Covid, Pregliasco: “Ce la possiamo fare a superare l’inverno, ma non dobbiamo fare sgambetti”
“Ce la possiamo fare ad affrontare l’inverno che verrà. In cui saremo ancora costretti a convivere con il coronavirus Sars-Cov-2. Potremo superarlo e ritrovarci in piedi’ a primavera. Ma non dobbiamo fare sgambetti”. Così Fabrizio Pregliasco all’Adnkronos Salute. Il virologo, direttore sanitario dell’Istituto ortopedico Galeazzi di Milano, invita a non abbassare la guardia.
Covid, Pregliasco: inverno superabile, ma senza sgambetti
“I buoni comportamenti anti-contagio restano cruciali”, insiste. “La malattia non è diversa. Ciò che è cambiata è la nostra capacità di gestirla”, prosegue. “E proprio questo si rivelerà decisivo nei prossimi mesi. Anche alla luce di due trend: una risalita dell’età media dei nuovi contagi, dopo il crollo registrato nella stagione estiva. E un aumento dei ricoveri nei reparti medici e nelle terapie intensive“.
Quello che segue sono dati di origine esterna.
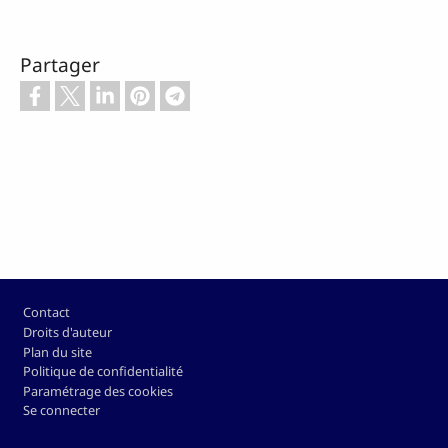
Partager
Pied de page
Contact
Droits d'auteur
Plan du site
Politique de confidentialité
Paramétrage des cookies
Se connecter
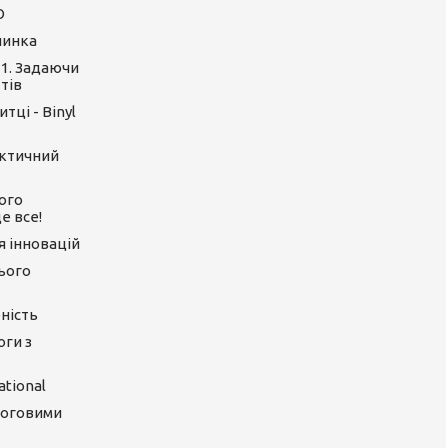
O
линка
 1. Задаючи
тів
тці - Binyl
актичний
ого
е все!
ія інновацій
цього
ність
оги з
tional
логовими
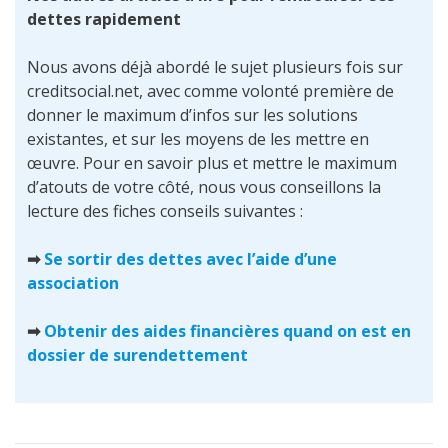
dettes rapidement
Nous avons déjà abordé le sujet plusieurs fois sur
creditsocial.net, avec comme volonté première de
donner le maximum d’infos sur les solutions
existantes, et sur les moyens de les mettre en
œuvre. Pour en savoir plus et mettre le maximum
d’atouts de votre côté, nous vous conseillons la
lecture des fiches conseils suivantes :
➡
Se sortir des dettes avec l’aide d’une
association
➡
Obtenir des aides financières quand on est en
dossier de surendettement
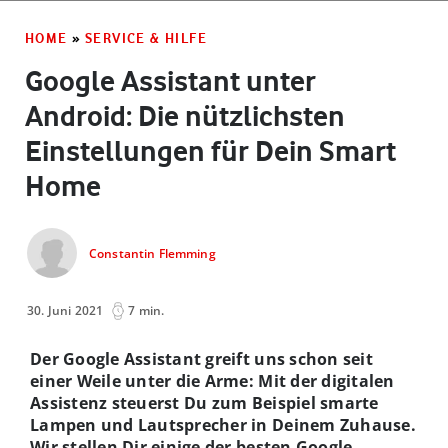
HOME
»
SERVICE & HILFE
Google Assistant unter
Android: Die nützlichsten
Einstellungen für Dein Smart
Home
Constantin Flemming
30. Juni 2021
7 min.
Der Google Assistant greift uns schon seit
einer Weile unter die Arme: Mit der digitalen
Assistenz steuerst Du zum Beispiel smarte
Lampen und Lautsprecher in Deinem Zuhause.
Wir stellen Dir einige der besten Google-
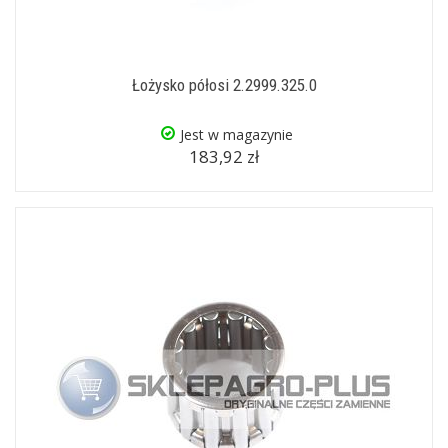
Łożysko półosi 2.2999.325.0
Jest w magazynie
183,92 zł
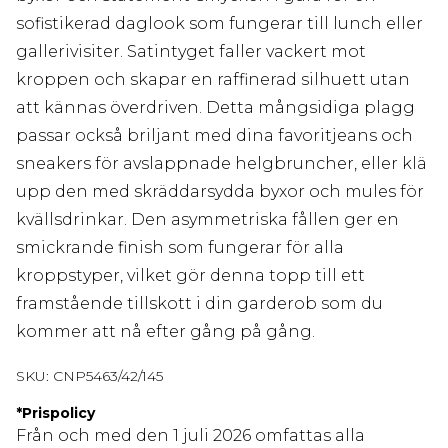
sofistikerad daglook som fungerar till lunch eller
gallerivisiter. Satintyget faller vackert mot
kroppen och skapar en raffinerad silhuett utan
att kännas överdriven. Detta mångsidiga plagg
passar också briljant med dina favoritjeans och
sneakers för avslappnade helgbruncher, eller klä
upp den med skräddarsydda byxor och mules för
kvällsdrinkar. Den asymmetriska fållen ger en
smickrande finish som fungerar för alla
kroppstyper, vilket gör denna topp till ett
framstående tillskott i din garderob som du
kommer att nå efter gång på gång.
SKU:
CNP5463/42/145
*
Prispolicy
Från och med den 1 juli 2026 omfattas alla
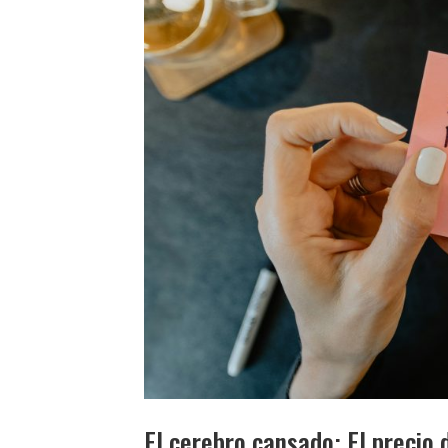
El cerebro cansado: El precio 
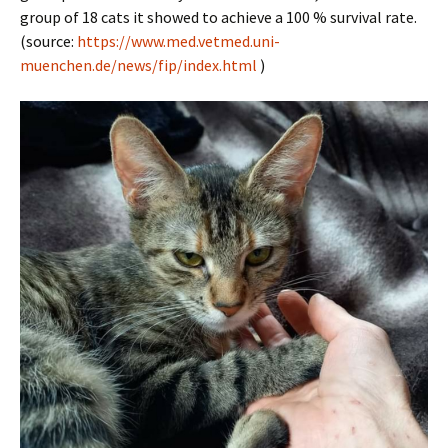
group of 18 cats it showed to achieve a 100 % survival rate.
(source:
https://www.med.vetmed.uni-
muenchen.de/news/fip/index.html
)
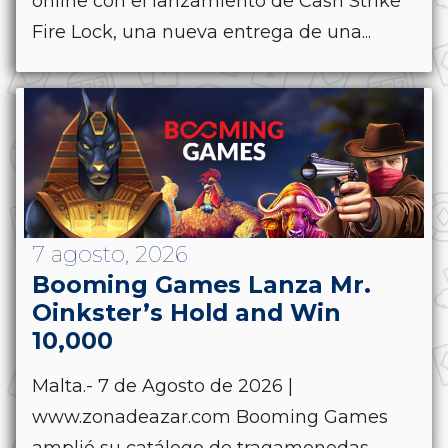
online con el lanzamiento de Cash Strike
Fire Lock, una nueva entrega de una...
7 agosto, 2026
Booming Games Lanza Mr.
Oinkster’s Hold and Win
10,000
Malta.- 7 de Agosto de 2026 |
www.zonadeazar.com Booming Games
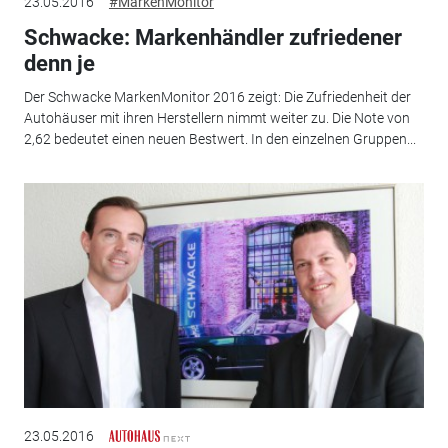
23.05.2016
#MarkenMonitor
Schwacke: Markenhändler zufriedener
denn je
Der Schwacke MarkenMonitor 2016 zeigt: Die Zufriedenheit der
Autohäuser mit ihren Herstellern nimmt weiter zu. Die Note von
2,62 bedeutet einen neuen Bestwert. In den einzelnen Gruppen...
23.05.2016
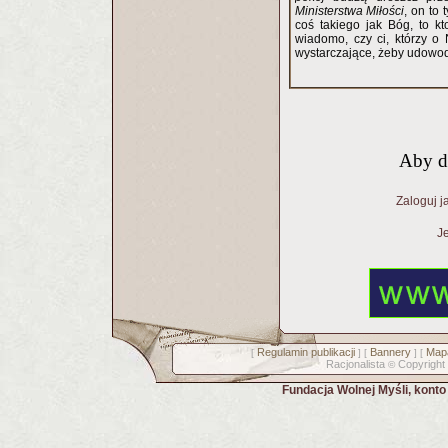
Ministerstwa Miłości
, on to
coś takiego jak Bóg, to kt
wiadomo, czy ci, którzy o
wystarczające, żeby udowodni
Aby d
Zaloguj j
Je
Regulamin publikacji
Bannery
Mapa
[
] [
] [
Racjonalista
Copyright
©
Fundacja Wolnej Myśli, kont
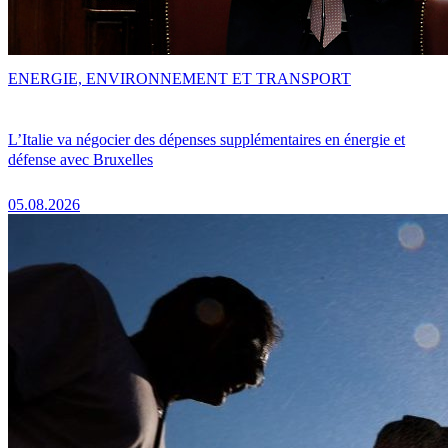
ENERGIE, ENVIRONNEMENT ET TRANSPORT
L’Italie va négocier des dépenses supplémentaires en énergie et
défense avec Bruxelles
05.08.2026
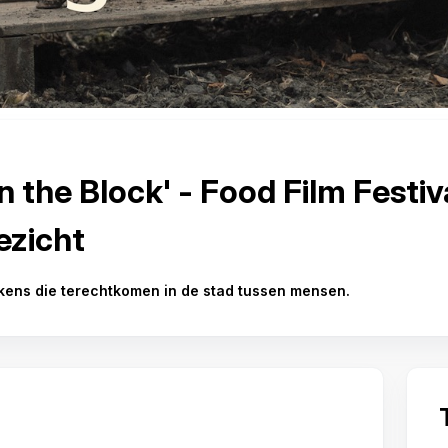
n the Block' - Food Film Festiv
zicht
rkens die terechtkomen in de stad tussen mensen.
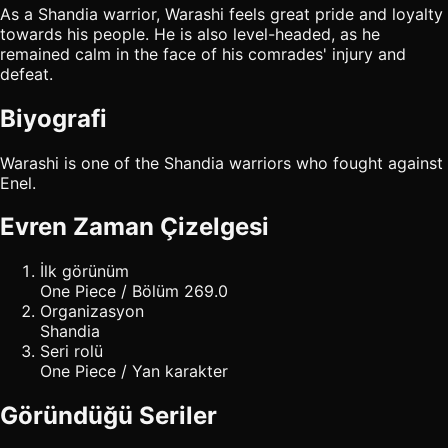
As a Shandia warrior, Warashi feels great pride and loyalty
towards his people. He is also level-headed, as he
remained calm in the face of his comrades' injury and
defeat.
Biyografi
Warashi is one of the Shandia warriors who fought against
Enel.
Evren Zaman Çizelgesi
İlk görünüm
One Piece / Bölüm 269.0
Organizasyon
Shandia
Seri rolü
One Piece / Yan karakter
Göründüğü Seriler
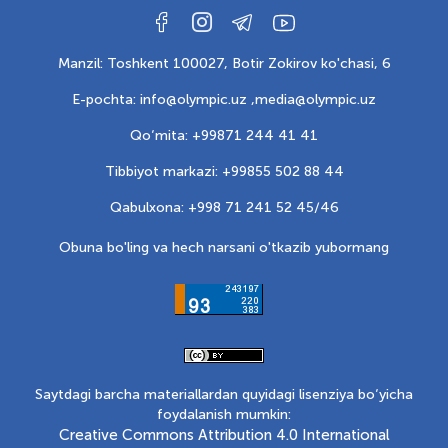
Manzil: Toshkent 100027, Botir Zokirov ko'chasi, 6
E-pochta: info@olympic.uz ,
media@olympic.uz
Qo‘mita: +99871 244 41 41
Tibbiyot markazi: +99855 502 88 44
Qabulxona: +998 71 241 52 45/46
Obuna bo'ling va hech narsani o'tkazib yubormang
Saytdagi barcha materiallardan quyidagi lisenziya bo‘yicha
foydalanish mumkin:
Creative Commons Attribution 4.0 International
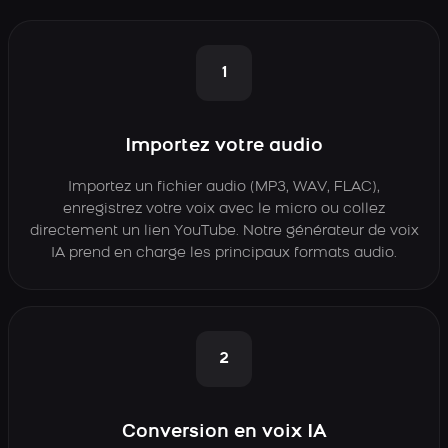
1
Importez votre audio
Importez un fichier audio (MP3, WAV, FLAC),
enregistrez votre voix avec le micro ou collez
directement un lien YouTube. Notre générateur de voix
IA prend en charge les principaux formats audio.
2
Conversion en voix IA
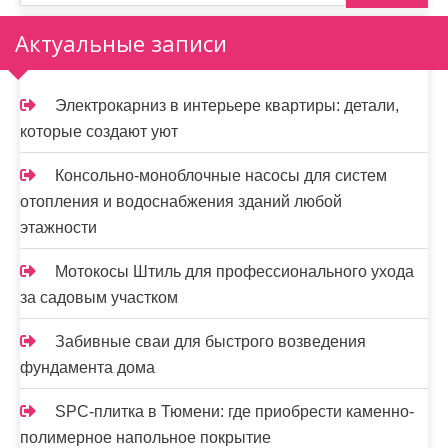
з
Актуальные записи
а
п
Электрокарниз в интерьере квартиры: детали,
и
которые создают уют
с
Консольно-моноблочные насосы для систем
я
отопления и водоснабжения зданий любой
этажности
м
Мотокосы Штиль для профессионального ухода
за садовым участком
Забивные сваи для быстрого возведения
фундамента дома
SPC-плитка в Тюмени: где приобрести каменно-
полимерное напольное покрытие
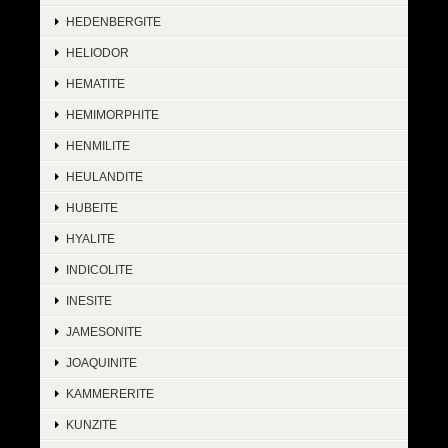
HEDENBERGITE
HELIODOR
HEMATITE
HEMIMORPHITE
HENMILITE
HEULANDITE
HUBEITE
HYALITE
INDICOLITE
INESITE
JAMESONITE
JOAQUINITE
KAMMERERITE
KUNZITE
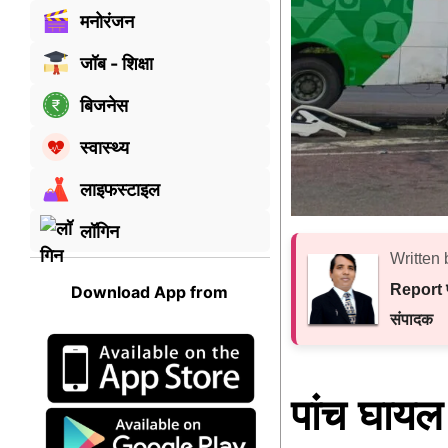
मनोरंजन
जॉब - शिक्षा
बिजनेस
स्वास्थ्य
लाइफस्टाइल
लॉगिन
Written 
Report प
Download App from
संपादक
पांच घायल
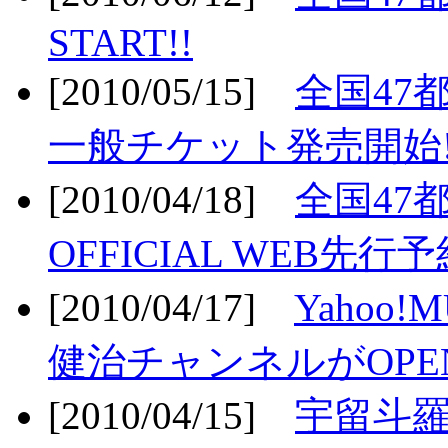
START!!
[2010/05/15]
全国47
一般チケット発売開始!
[2010/04/18]
全国47
OFFICIAL WEB先行予
[2010/04/17]
Yahoo!
健治チャンネルがOPEN
[2010/04/15]
宇留斗羅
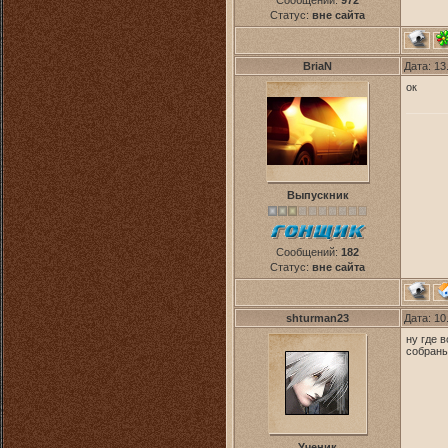
Сообщений:
972
Статус:
вне сайта
BriaN
Дата: 13
ок
Выпускник
Сообщений:
182
Статус:
вне сайта
shturman23
Дата: 10
ну где 
собраны
Ученик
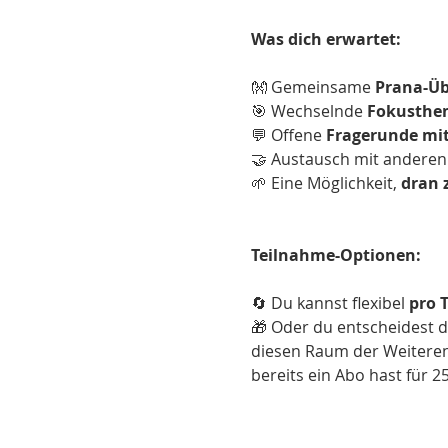
Was dich erwartet:
👐 Gemeinsame 
Prana-Üb
🎯 Wechselnde 
Fokusthe
💬 Offene 
Fragerunde mi
🤝 Austausch mit andere
🌱 Eine Möglichkeit, 
dran 
Teilnahme-Optionen:
🔄 Du kannst flexibel 
pro 
🎁 Oder du entscheidest di
diesen Raum der Weiteren
bereits ein Abo hast für 2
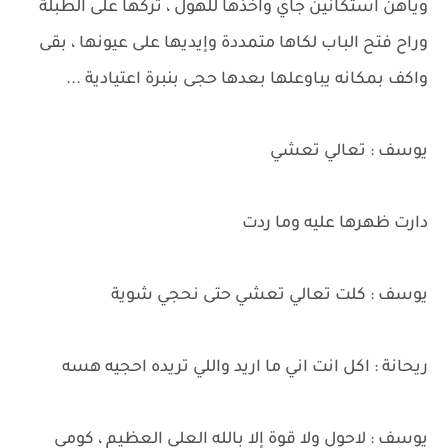
وياهن استكانين جاي وآخذها للهول ، تركها على الطبلة
وراح فتح الباب لكاها متمددة وإيديها على عيونها ، بقى
واكف بمكانه يباوعلها بعدها حجى بنبرة اعتيادية ...
يوسف : تعالي تعشي
دارت ظهرها عليه وما ردت
يوسف : كلت تعالي تعشي حتى نحجي شوية
ريحانة : اكل انت اني ما اريد واللي تريده احجيه هسه
يوسف : لاحول ولا قوة إلا بالله العلي العظيم ، كومي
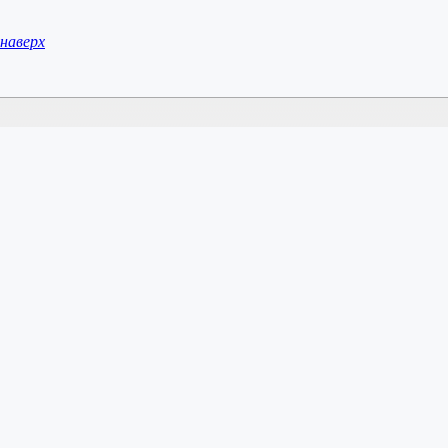
наверх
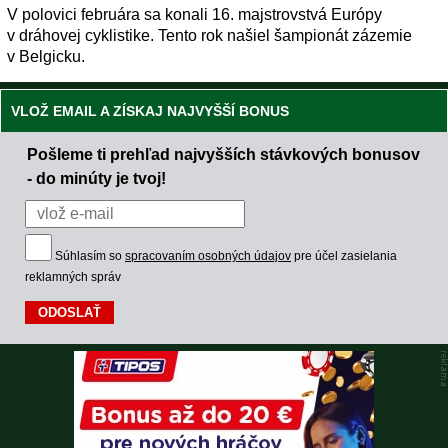
V polovici februára sa konali 16. majstrovstvá Európy
v dráhovej cyklistike. Tento rok našiel šampionát zázemie
v Belgicku.
VLOŽ EMAIL A ZÍSKAJ NAJVYŠŠÍ BONUS
Pošleme ti prehľad najvyšších stávkových bonusov
- do minúty je tvoj!
Súhlasím so
spracovaním osobných údajov
pre účel zasielania
reklamných správ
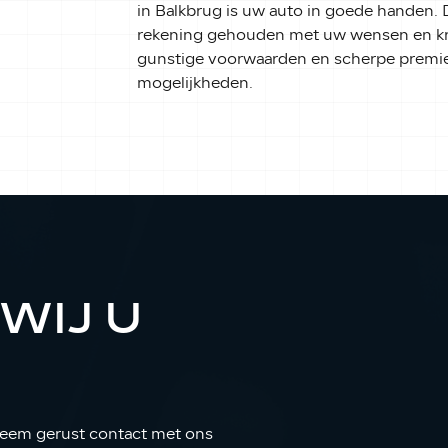
in Balkbrug is uw auto in goede handen. D
rekening gehouden met uw wensen en kri
gunstige voorwaarden en scherpe premies
mogelijkheden.
WIJ U
Neem gerust contact met ons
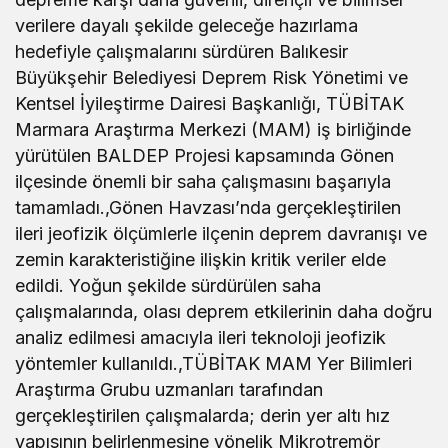
verilere dayalı şekilde geleceğe hazırlama
hedefiyle çalışmalarını sürdüren Balıkesir
Büyükşehir Belediyesi Deprem Risk Yönetimi ve
Kentsel İyileştirme Dairesi Başkanlığı, TÜBİTAK
Marmara Araştırma Merkezi (MAM) iş birliğinde
yürütülen BALDEP Projesi kapsamında Gönen
ilçesinde önemli bir saha çalışmasını başarıyla
tamamladı.,Gönen Havzası’nda gerçekleştirilen
ileri jeofizik ölçümlerle ilçenin deprem davranışı ve
zemin karakteristiğine ilişkin kritik veriler elde
edildi. Yoğun şekilde sürdürülen saha
çalışmalarında, olası deprem etkilerinin daha doğru
analiz edilmesi amacıyla ileri teknoloji jeofizik
yöntemler kullanıldı.,TÜBİTAK MAM Yer Bilimleri
Araştırma Grubu uzmanları tarafından
gerçekleştirilen çalışmalarda; derin yer altı hız
yapısının belirlenmesine yönelik Mikrotremör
Pregliasco fa osservare che, rispetto al 22 luglio, i ricoveri nei reparti sono triplicati da 500 a 1.500. Lo stesso quelli nelle terapie intensive. Passati da 50 a 150. Guardando ai prossimi mesi estivi, la buona notizia di queste ore è che “sicuramente l’influenza potrà non essere pesante. Come invece come la comparsa di nuove varianti virali potrebbe far temere. Questa stima – prevede il virologo – si basa sull’esperienza australiana. E dipende anche dalle misure di contenimento adottate contro la pandemia”. Insomma quest’anno l’influenza colpirà 6-8 milioni di italiani, ma il Covid potrà limitarla.
La malattia non è cambiata. E’ cambiato il modo di gestirla
Realismo, cautela e vigilanza. “E’ chiaro – prosegue Pregliasco – che ci sarà una continua progressione di focolai. E che saranno solo l’organizzazione e la capacità di contrastarli le armi per ridurne diffusione e dimensioni”. Un elemento importante da monitorare è “il carico di Covid sulle strutture sanitarie“. Carico che sta crescendo. “Tuttavia – ribadisce – finché rimane contenuto il numero di ricoverati, possiamo essere rassicurati dal fatto che la capacità di assistenza oggi è maggiore. E alcuni approcci terapeutici corretti ormai li sappiamo mettere in campo. Non è la malattia che è cambiata, e non sono cambiati in modo sostanziale nemmeno i pazienti – ripete il medico – ma è mutata la nostra capacità di affrontare e gestire il covid”.